(Information given begins)
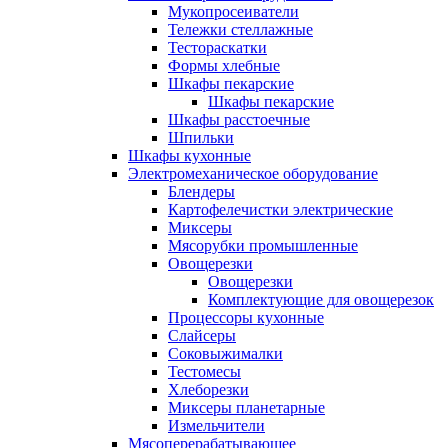
Мукопросеиватели
Тележки стеллажные
Тестораскатки
Формы хлебные
Шкафы пекарские
Шкафы пекарские
Шкафы расстоечные
Шпильки
Шкафы кухонные
Электромеханическое оборудование
Блендеры
Картофелечистки электрические
Миксеры
Мясорубки промышленные
Овощерезки
Овощерезки
Комплектующие для овощерезок
Процессоры кухонные
Слайсеры
Соковыжималки
Тестомесы
Хлеборезки
Миксеры планетарные
Измельчители
Мясоперерабатывающее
(Information given ends)
> **Exercise goal**
From the data, work out how many lines include the word "кухонные"; the reply is that number and nothing else.

> **Answer space**
2